The Last Laugh
What’s wrong in wanting to be common—you asked
while we were rewatching Fleabag, and I was struck
by the sudden tenacity in your words, worried if this
might be the moment I fell for you. I had spent
most of my twenties trying to overlook the beauty
in ordinary things, only to discover the harder you try
to look away, the more it hurts. At my job, I worked
so unbearably hard to differentiate myself, only to find
out: we are already so inexplicably unique, our range
of particularities and peculiarities—inexhaustive
and most times, even traits shared with our parents
not genetic but simply a coincidence. The last time we
met, you were on a roll with your jokes. At the sink
while washing the cups, I noticed on the rim
the fading shape of your lips, a shade
of magenta that was soon to color
an invisible bruise your departure
would leave in the air of my room.
You claimed that night, I have kissed you more
than you have kissed me. How’s that even possible, I cackled,
questioning the obvious flaw in the logic. A kiss counted
as one for both, no? With a chortle as decisive as a cheery hand
going up to wave goodbye, you said, my kisses were heavier,
I have thicker lips. We laughed some more, drank hot
chocolate, finished two packets of chips.

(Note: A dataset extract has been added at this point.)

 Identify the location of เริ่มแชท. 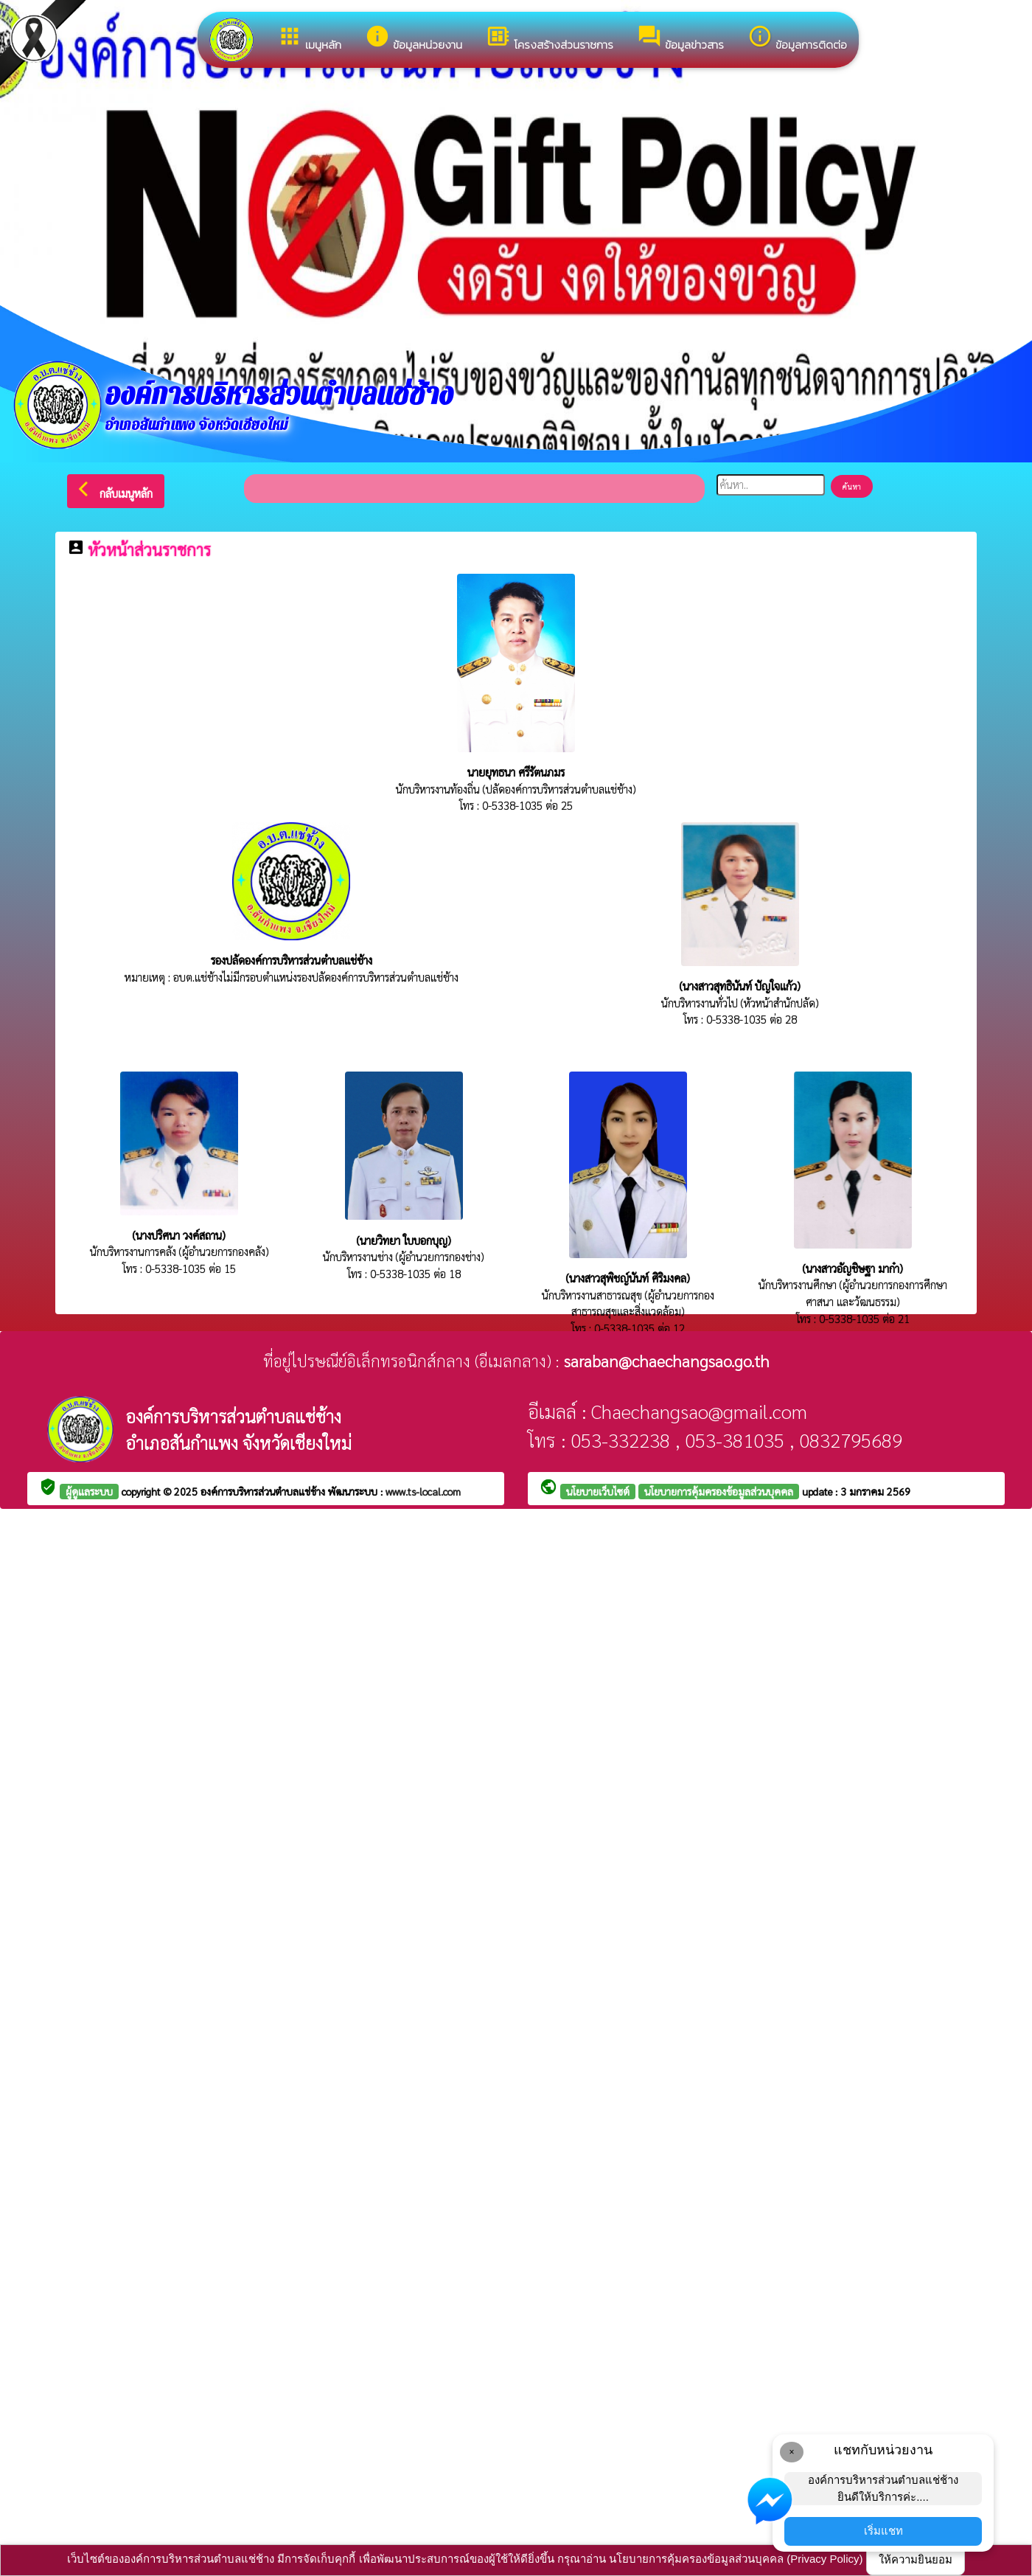 (883, 2530).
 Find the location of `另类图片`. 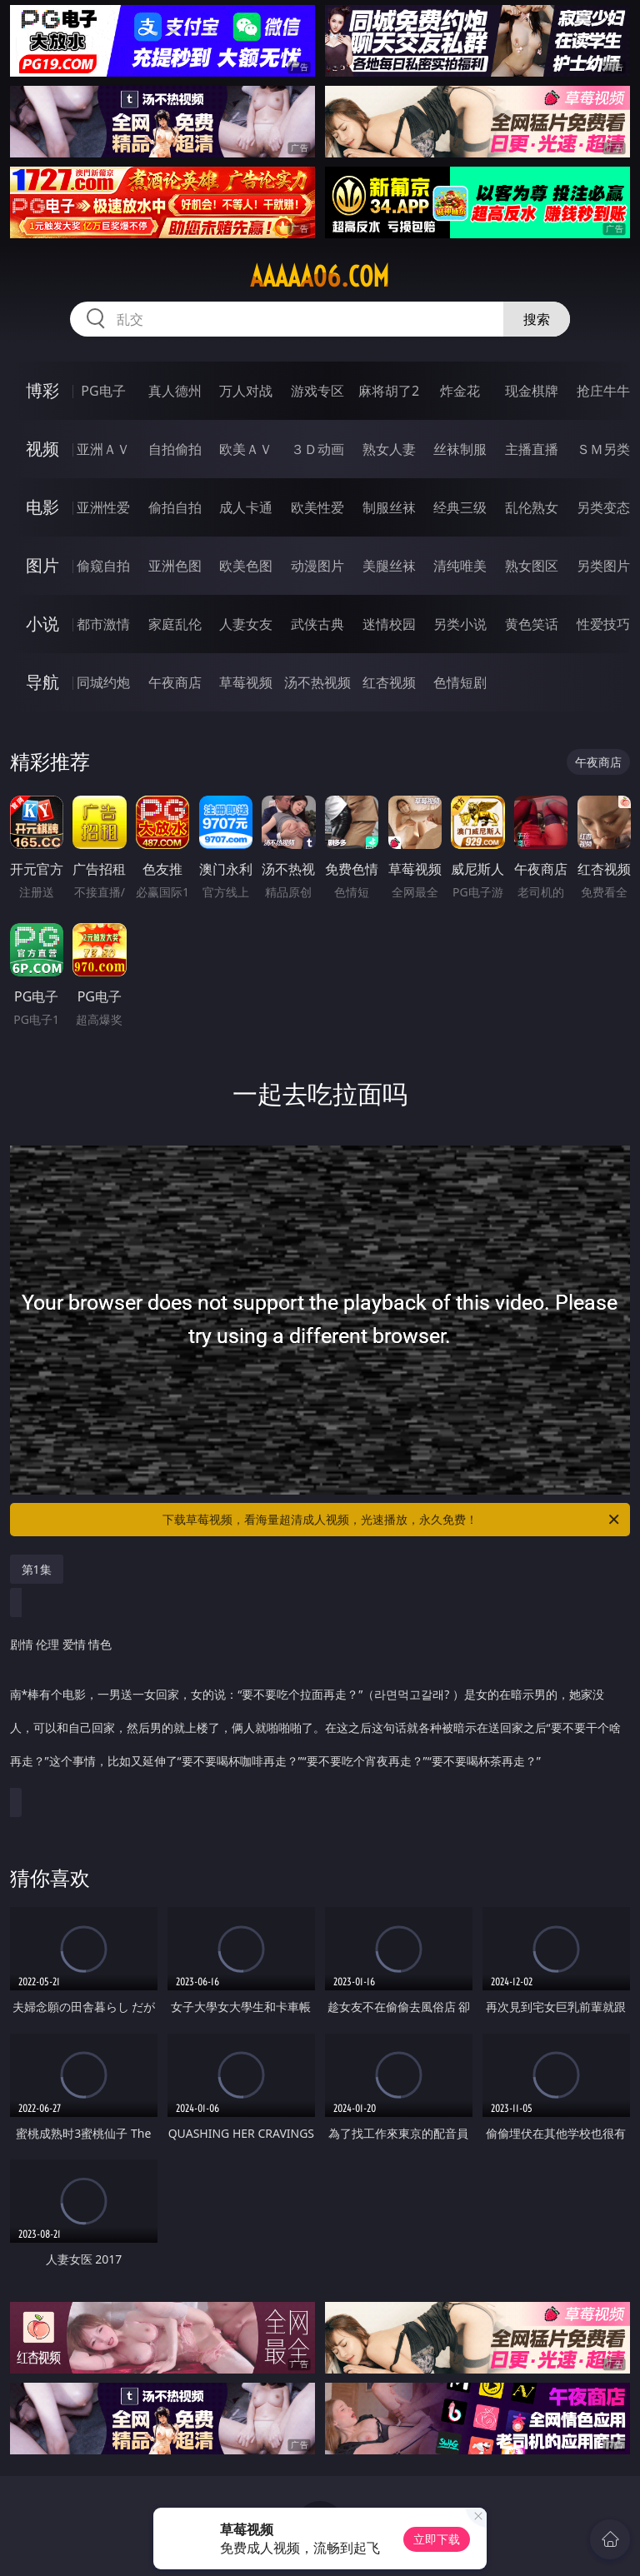 另类图片 is located at coordinates (603, 566).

By the time you left,
it was nearly morning and drizzling, the August rain
a haunting kind that resists pouring for days and I remember
a pigeon braving the soft shower on the sill, knocking the tempered
glass of the window with his beak, the green-purple iridescence
of his neck’s feathers like a feeble lamp in the dissolving
dark, the half-light of future imploring me to not rush,
never rush. I don’t know if he wanted to come
inside. Was he cooing or was it the music
of my mind having a premonition?
I will never be sure about the sound.